David Law, traffic manager, said: "We have now decided to hire three traffic wardens. They have been offered the posts and we are not sure of confirmed start dates but it should be within the next four weeks.
"Obviously they will need to be trained and shown the ropes.
"There will be an increase of police community support officers in the area and while they cannot issue fines, they can deal with congestion.
"Their presence should deter people. And there are also police officers who can deal with matters."
However, neither the police or district council were available for comment on how they plan to combat the absence of traffic wardens in the interim period.
Cromer mayor Tony Nash said: "In the past traffic wardens have always done a really good and fair job. There's a necessity about them that keeps people on their toes."
North Norfolk has always had parking problems.

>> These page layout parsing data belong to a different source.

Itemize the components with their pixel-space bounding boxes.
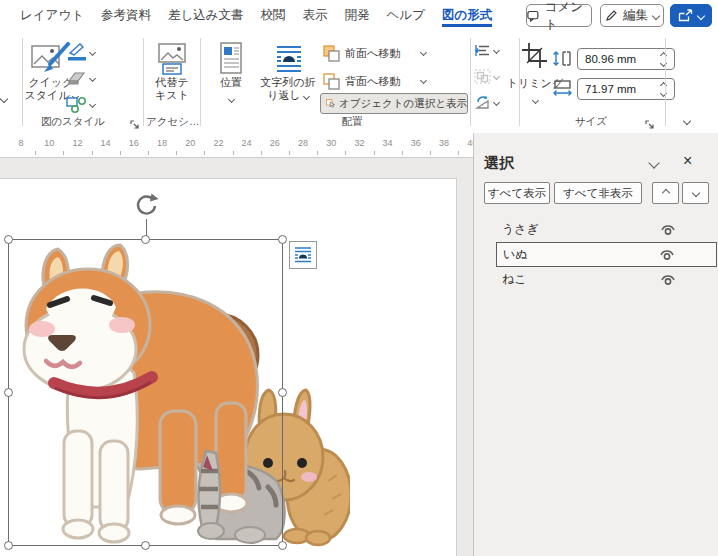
move-up-button[interactable] (652, 182, 679, 204)
ruler-number: 32 (350, 138, 368, 148)
layer-name: いぬ (497, 246, 658, 263)
ruler-number: 24 (238, 138, 256, 148)
wrap-text-button[interactable]: 文字列の折 り返し (252, 76, 324, 102)
rotate-objects-button[interactable] (474, 95, 491, 114)
rotate-handle[interactable] (133, 192, 160, 223)
picture-effects-button[interactable] (66, 69, 88, 91)
selection-pane-icon (326, 96, 335, 111)
position-label: 位置 (206, 76, 256, 89)
resize-handle-top-center[interactable] (141, 235, 150, 244)
document-canvas (0, 158, 473, 556)
picture-selection-rect[interactable] (8, 239, 283, 546)
chevron-down-icon[interactable] (89, 75, 96, 82)
resize-handle-middle-right[interactable] (278, 388, 287, 397)
tab-help[interactable]: ヘルプ (387, 3, 425, 27)
selection-task-pane: 選択 × すべて表示 すべて非表示 うさぎ いぬ ねこ (473, 133, 718, 556)
hide-all-button[interactable]: すべて非表示 (554, 182, 642, 204)
ruler-number: 28 (294, 138, 312, 148)
tab-picture-format[interactable]: 図の形式 (442, 3, 492, 27)
document-page[interactable] (0, 178, 457, 556)
alt-text-icon (158, 43, 188, 80)
chevron-down-icon[interactable] (89, 49, 96, 56)
tab-layout[interactable]: レイアウト (20, 3, 84, 27)
pane-title: 選択 (484, 154, 514, 173)
send-backward-button[interactable]: 背面へ移動 (323, 73, 400, 90)
ruler-tick (374, 151, 375, 155)
ruler-number: 16 (125, 138, 143, 148)
position-icon (220, 42, 242, 78)
dialog-launcher-icon[interactable] (645, 116, 655, 134)
layer-name: うさぎ (496, 221, 659, 238)
tab-review[interactable]: 校閲 (261, 3, 286, 27)
alt-text-button[interactable]: 代替テ キスト (142, 76, 202, 102)
visibility-eye-icon[interactable] (659, 272, 677, 287)
ruler-number: 40 (463, 138, 473, 148)
chevron-down-icon[interactable] (420, 49, 427, 56)
clipped-dropdown-chevron-icon[interactable] (0, 95, 8, 103)
layer-item-usagi[interactable]: うさぎ (496, 217, 717, 242)
tab-view[interactable]: 表示 (303, 3, 328, 27)
ruler-tick (345, 151, 346, 155)
resize-handle-bottom-center[interactable] (141, 541, 150, 550)
dialog-launcher-icon[interactable] (130, 116, 140, 134)
shape-width-value: 71.97 mm (578, 83, 656, 95)
bring-forward-label: 前面へ移動 (345, 47, 400, 60)
ruler[interactable]: 810121416182022242628303234363840 (0, 133, 473, 158)
layer-item-neko[interactable]: ねこ (496, 267, 717, 292)
tab-developer[interactable]: 開発 (345, 3, 370, 27)
ruler-tick (35, 151, 36, 155)
selection-pane-button[interactable]: オブジェクトの選択と表示 (320, 93, 468, 114)
ruler-number: 36 (407, 138, 425, 148)
picture-layout-button[interactable] (66, 95, 88, 117)
chevron-down-icon[interactable] (420, 77, 427, 84)
shape-height-field[interactable]: 80.96 mm (577, 48, 675, 70)
group-label-size: サイズ (563, 115, 619, 129)
resize-handle-top-right[interactable] (278, 235, 287, 244)
ruler-tick (176, 151, 177, 155)
ruler-number: 20 (181, 138, 199, 148)
shape-height-value: 80.96 mm (578, 53, 656, 65)
align-objects-button[interactable] (474, 43, 491, 62)
resize-handle-bottom-left[interactable] (4, 541, 13, 550)
pencil-icon (605, 9, 618, 22)
ruler-number: 34 (379, 138, 397, 148)
resize-handle-middle-left[interactable] (4, 388, 13, 397)
tab-mailings[interactable]: 差し込み文書 (168, 3, 244, 27)
visibility-eye-icon[interactable] (658, 247, 676, 262)
editing-mode-label: 編集 (623, 7, 648, 24)
position-button[interactable]: 位置 (206, 76, 256, 105)
wrap-text-label-2: り返し (267, 89, 301, 101)
visibility-eye-icon[interactable] (659, 222, 677, 237)
chevron-down-icon[interactable] (493, 47, 500, 54)
chevron-down-icon[interactable] (89, 101, 96, 108)
ruler-tick (261, 151, 262, 155)
pane-options-chevron-icon[interactable] (648, 157, 659, 168)
ruler-number: 8 (12, 138, 30, 148)
editing-mode-button[interactable]: 編集 (600, 4, 664, 27)
chevron-down-icon (227, 96, 234, 103)
bring-forward-button[interactable]: 前面へ移動 (323, 45, 400, 62)
show-all-button[interactable]: すべて表示 (484, 182, 550, 204)
ruler-tick (63, 151, 64, 155)
quick-styles-label-2: スタイル (24, 89, 69, 101)
ruler-number: 26 (266, 138, 284, 148)
pane-close-button[interactable]: × (683, 153, 692, 169)
share-button[interactable] (670, 4, 712, 27)
ruler-tick (317, 151, 318, 155)
move-down-button[interactable] (682, 182, 709, 204)
resize-handle-top-left[interactable] (4, 235, 13, 244)
shape-width-field[interactable]: 71.97 mm (577, 78, 675, 100)
wrap-text-icon (276, 45, 302, 77)
resize-handle-bottom-right[interactable] (278, 541, 287, 550)
picture-border-button[interactable] (66, 43, 88, 65)
group-label-accessibility: アクセシ… (146, 115, 198, 129)
collapse-ribbon-chevron-icon[interactable] (683, 117, 691, 125)
comments-button[interactable]: コメント (526, 4, 592, 27)
chevron-down-icon[interactable] (493, 99, 500, 106)
shape-width-icon (552, 80, 573, 101)
selection-pane-label: オブジェクトの選択と表示 (339, 97, 467, 111)
layout-options-button[interactable] (289, 241, 317, 269)
chevron-down-icon (652, 11, 660, 19)
layer-item-inu-selected[interactable]: いぬ (496, 242, 717, 267)
tab-references[interactable]: 参考資料 (101, 3, 151, 27)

In summer cars often litter the pavements of the coastal towns.
Residents in North Walsham and Cromer have repeatedly campaigned for more car parks.
In 2006 the district council proposed to build 56 spaces on the Kiddies Corner at North Lodge Park in Cromer, but more than 3,000 people signed a petition opposing the scheme.
One North Walsham shopowner who did not wish to be named said: "Traffic wardens only solve part of the problem. This town really needs car parks where people can stay and wander around for the whole day.
"Or what a lot of us want is to allow cars to park in the town centre and reduce the speed limit. It would make the area more sociable and reduce the dire need for traffic wardens."